• [Your assignment]:
Exactly as they appear, set down all of the records.
START Records shown
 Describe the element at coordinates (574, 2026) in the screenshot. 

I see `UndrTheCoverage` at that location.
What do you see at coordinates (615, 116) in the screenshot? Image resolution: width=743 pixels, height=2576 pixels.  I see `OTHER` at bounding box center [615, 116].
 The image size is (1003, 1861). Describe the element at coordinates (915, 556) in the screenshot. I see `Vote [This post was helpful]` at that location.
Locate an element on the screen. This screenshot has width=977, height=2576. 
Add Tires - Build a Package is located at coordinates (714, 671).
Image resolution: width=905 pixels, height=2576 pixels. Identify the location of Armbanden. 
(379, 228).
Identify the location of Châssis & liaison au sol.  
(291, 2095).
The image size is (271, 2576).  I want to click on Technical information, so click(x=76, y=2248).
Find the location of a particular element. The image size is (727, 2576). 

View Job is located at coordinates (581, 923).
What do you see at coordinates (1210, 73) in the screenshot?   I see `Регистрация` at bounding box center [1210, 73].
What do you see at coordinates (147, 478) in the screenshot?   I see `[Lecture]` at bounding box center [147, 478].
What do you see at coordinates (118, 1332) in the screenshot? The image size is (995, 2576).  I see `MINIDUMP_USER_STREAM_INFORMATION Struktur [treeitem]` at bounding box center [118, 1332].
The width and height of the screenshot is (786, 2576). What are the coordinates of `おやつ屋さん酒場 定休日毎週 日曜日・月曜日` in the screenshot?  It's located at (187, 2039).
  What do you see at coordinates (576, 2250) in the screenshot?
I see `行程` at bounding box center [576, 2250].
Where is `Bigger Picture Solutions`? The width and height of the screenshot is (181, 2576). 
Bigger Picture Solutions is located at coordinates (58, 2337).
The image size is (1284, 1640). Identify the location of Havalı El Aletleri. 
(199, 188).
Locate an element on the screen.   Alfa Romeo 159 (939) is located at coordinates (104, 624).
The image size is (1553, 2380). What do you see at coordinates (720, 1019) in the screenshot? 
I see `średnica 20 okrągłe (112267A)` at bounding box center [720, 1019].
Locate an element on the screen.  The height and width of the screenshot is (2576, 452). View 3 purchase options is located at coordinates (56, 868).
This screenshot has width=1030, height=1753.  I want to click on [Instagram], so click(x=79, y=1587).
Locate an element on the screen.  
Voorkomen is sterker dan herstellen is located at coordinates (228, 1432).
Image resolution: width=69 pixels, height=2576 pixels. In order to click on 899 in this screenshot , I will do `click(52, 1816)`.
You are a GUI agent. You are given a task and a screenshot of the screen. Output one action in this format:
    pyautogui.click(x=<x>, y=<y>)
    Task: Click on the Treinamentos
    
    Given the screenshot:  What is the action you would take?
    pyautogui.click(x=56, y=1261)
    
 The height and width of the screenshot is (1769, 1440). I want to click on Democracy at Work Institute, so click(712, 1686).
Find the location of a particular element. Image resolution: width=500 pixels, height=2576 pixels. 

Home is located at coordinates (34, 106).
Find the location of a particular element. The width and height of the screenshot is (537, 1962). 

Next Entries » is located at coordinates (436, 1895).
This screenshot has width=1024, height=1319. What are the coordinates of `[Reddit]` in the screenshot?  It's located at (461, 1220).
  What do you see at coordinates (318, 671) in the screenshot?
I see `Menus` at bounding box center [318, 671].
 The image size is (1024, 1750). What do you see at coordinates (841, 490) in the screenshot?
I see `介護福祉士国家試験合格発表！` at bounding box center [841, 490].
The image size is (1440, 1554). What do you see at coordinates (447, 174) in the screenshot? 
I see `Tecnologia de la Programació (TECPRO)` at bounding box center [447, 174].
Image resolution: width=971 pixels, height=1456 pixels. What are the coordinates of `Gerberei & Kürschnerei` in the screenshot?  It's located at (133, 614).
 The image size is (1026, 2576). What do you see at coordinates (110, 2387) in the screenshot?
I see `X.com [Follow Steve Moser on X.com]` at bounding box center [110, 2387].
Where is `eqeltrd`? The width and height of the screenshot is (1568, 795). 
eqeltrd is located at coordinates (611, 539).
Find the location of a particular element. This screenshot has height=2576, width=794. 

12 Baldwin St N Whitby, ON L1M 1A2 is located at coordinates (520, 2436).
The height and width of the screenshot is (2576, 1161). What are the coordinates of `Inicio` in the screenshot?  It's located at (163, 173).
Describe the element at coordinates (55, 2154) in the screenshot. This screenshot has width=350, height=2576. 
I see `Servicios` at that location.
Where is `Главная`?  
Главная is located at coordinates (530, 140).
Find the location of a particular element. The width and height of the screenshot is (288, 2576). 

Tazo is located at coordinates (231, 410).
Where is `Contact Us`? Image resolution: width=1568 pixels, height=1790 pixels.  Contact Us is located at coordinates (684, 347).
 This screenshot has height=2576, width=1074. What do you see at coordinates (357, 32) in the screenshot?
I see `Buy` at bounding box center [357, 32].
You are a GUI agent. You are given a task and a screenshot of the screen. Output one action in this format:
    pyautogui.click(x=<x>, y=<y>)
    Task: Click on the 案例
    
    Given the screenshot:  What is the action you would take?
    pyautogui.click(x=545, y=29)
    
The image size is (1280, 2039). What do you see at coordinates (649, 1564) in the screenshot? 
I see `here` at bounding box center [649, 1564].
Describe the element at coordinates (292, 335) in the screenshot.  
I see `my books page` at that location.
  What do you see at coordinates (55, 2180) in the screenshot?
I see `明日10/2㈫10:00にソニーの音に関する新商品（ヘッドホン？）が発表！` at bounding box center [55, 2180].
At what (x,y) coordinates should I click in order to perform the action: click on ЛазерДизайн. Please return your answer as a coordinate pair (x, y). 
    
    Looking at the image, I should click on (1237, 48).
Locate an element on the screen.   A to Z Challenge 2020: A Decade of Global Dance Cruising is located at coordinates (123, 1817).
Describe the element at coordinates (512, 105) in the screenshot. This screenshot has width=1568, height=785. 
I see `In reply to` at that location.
END Records shown
• [Solution to this exercise]:
 Describe the element at coordinates (574, 2026) in the screenshot. 

I see `UndrTheCoverage` at that location.
What do you see at coordinates (615, 116) in the screenshot? Image resolution: width=743 pixels, height=2576 pixels.  I see `OTHER` at bounding box center [615, 116].
 The image size is (1003, 1861). Describe the element at coordinates (915, 556) in the screenshot. I see `Vote [This post was helpful]` at that location.
Locate an element on the screen. This screenshot has width=977, height=2576. 
Add Tires - Build a Package is located at coordinates (714, 671).
Image resolution: width=905 pixels, height=2576 pixels. Identify the location of Armbanden. 
(379, 228).
Identify the location of Châssis & liaison au sol.  
(291, 2095).
The image size is (271, 2576).  I want to click on Technical information, so click(x=76, y=2248).
Find the location of a particular element. The image size is (727, 2576). 

View Job is located at coordinates (581, 923).
What do you see at coordinates (1210, 73) in the screenshot?   I see `Регистрация` at bounding box center [1210, 73].
What do you see at coordinates (147, 478) in the screenshot?   I see `[Lecture]` at bounding box center [147, 478].
What do you see at coordinates (118, 1332) in the screenshot? The image size is (995, 2576).  I see `MINIDUMP_USER_STREAM_INFORMATION Struktur [treeitem]` at bounding box center [118, 1332].
The width and height of the screenshot is (786, 2576). What are the coordinates of `おやつ屋さん酒場 定休日毎週 日曜日・月曜日` in the screenshot?  It's located at (187, 2039).
  What do you see at coordinates (576, 2250) in the screenshot?
I see `行程` at bounding box center [576, 2250].
Where is `Bigger Picture Solutions`? The width and height of the screenshot is (181, 2576). 
Bigger Picture Solutions is located at coordinates (58, 2337).
The image size is (1284, 1640). Identify the location of Havalı El Aletleri. 
(199, 188).
Locate an element on the screen.   Alfa Romeo 159 (939) is located at coordinates (104, 624).
The image size is (1553, 2380). What do you see at coordinates (720, 1019) in the screenshot? 
I see `średnica 20 okrągłe (112267A)` at bounding box center [720, 1019].
Locate an element on the screen.  The height and width of the screenshot is (2576, 452). View 3 purchase options is located at coordinates (56, 868).
This screenshot has width=1030, height=1753.  I want to click on [Instagram], so click(x=79, y=1587).
Locate an element on the screen.  
Voorkomen is sterker dan herstellen is located at coordinates (228, 1432).
Image resolution: width=69 pixels, height=2576 pixels. In order to click on 899 in this screenshot , I will do `click(52, 1816)`.
You are a GUI agent. You are given a task and a screenshot of the screen. Output one action in this format:
    pyautogui.click(x=<x>, y=<y>)
    Task: Click on the Treinamentos
    
    Given the screenshot:  What is the action you would take?
    pyautogui.click(x=56, y=1261)
    
 The height and width of the screenshot is (1769, 1440). I want to click on Democracy at Work Institute, so click(712, 1686).
Find the location of a particular element. Image resolution: width=500 pixels, height=2576 pixels. 

Home is located at coordinates (34, 106).
Find the location of a particular element. The width and height of the screenshot is (537, 1962). 

Next Entries » is located at coordinates (436, 1895).
This screenshot has width=1024, height=1319. What are the coordinates of `[Reddit]` in the screenshot?  It's located at (461, 1220).
  What do you see at coordinates (318, 671) in the screenshot?
I see `Menus` at bounding box center [318, 671].
 The image size is (1024, 1750). What do you see at coordinates (841, 490) in the screenshot?
I see `介護福祉士国家試験合格発表！` at bounding box center [841, 490].
The image size is (1440, 1554). What do you see at coordinates (447, 174) in the screenshot? 
I see `Tecnologia de la Programació (TECPRO)` at bounding box center [447, 174].
Image resolution: width=971 pixels, height=1456 pixels. What are the coordinates of `Gerberei & Kürschnerei` in the screenshot?  It's located at (133, 614).
 The image size is (1026, 2576). What do you see at coordinates (110, 2387) in the screenshot?
I see `X.com [Follow Steve Moser on X.com]` at bounding box center [110, 2387].
Where is `eqeltrd`? The width and height of the screenshot is (1568, 795). 
eqeltrd is located at coordinates (611, 539).
Find the location of a particular element. This screenshot has height=2576, width=794. 

12 Baldwin St N Whitby, ON L1M 1A2 is located at coordinates (520, 2436).
The height and width of the screenshot is (2576, 1161). What are the coordinates of `Inicio` in the screenshot?  It's located at (163, 173).
Describe the element at coordinates (55, 2154) in the screenshot. This screenshot has width=350, height=2576. 
I see `Servicios` at that location.
Where is `Главная`?  
Главная is located at coordinates (530, 140).
Find the location of a particular element. The width and height of the screenshot is (288, 2576). 

Tazo is located at coordinates (231, 410).
Where is `Contact Us`? Image resolution: width=1568 pixels, height=1790 pixels.  Contact Us is located at coordinates (684, 347).
 This screenshot has height=2576, width=1074. What do you see at coordinates (357, 32) in the screenshot?
I see `Buy` at bounding box center [357, 32].
You are a GUI agent. You are given a task and a screenshot of the screen. Output one action in this format:
    pyautogui.click(x=<x>, y=<y>)
    Task: Click on the 案例
    
    Given the screenshot:  What is the action you would take?
    pyautogui.click(x=545, y=29)
    
The image size is (1280, 2039). What do you see at coordinates (649, 1564) in the screenshot? 
I see `here` at bounding box center [649, 1564].
Describe the element at coordinates (292, 335) in the screenshot.  
I see `my books page` at that location.
  What do you see at coordinates (55, 2180) in the screenshot?
I see `明日10/2㈫10:00にソニーの音に関する新商品（ヘッドホン？）が発表！` at bounding box center [55, 2180].
At what (x,y) coordinates should I click in order to perform the action: click on ЛазерДизайн. Please return your answer as a coordinate pair (x, y). 
    
    Looking at the image, I should click on (1237, 48).
Locate an element on the screen.   A to Z Challenge 2020: A Decade of Global Dance Cruising is located at coordinates (123, 1817).
Describe the element at coordinates (512, 105) in the screenshot. This screenshot has width=1568, height=785. 
I see `In reply to` at that location.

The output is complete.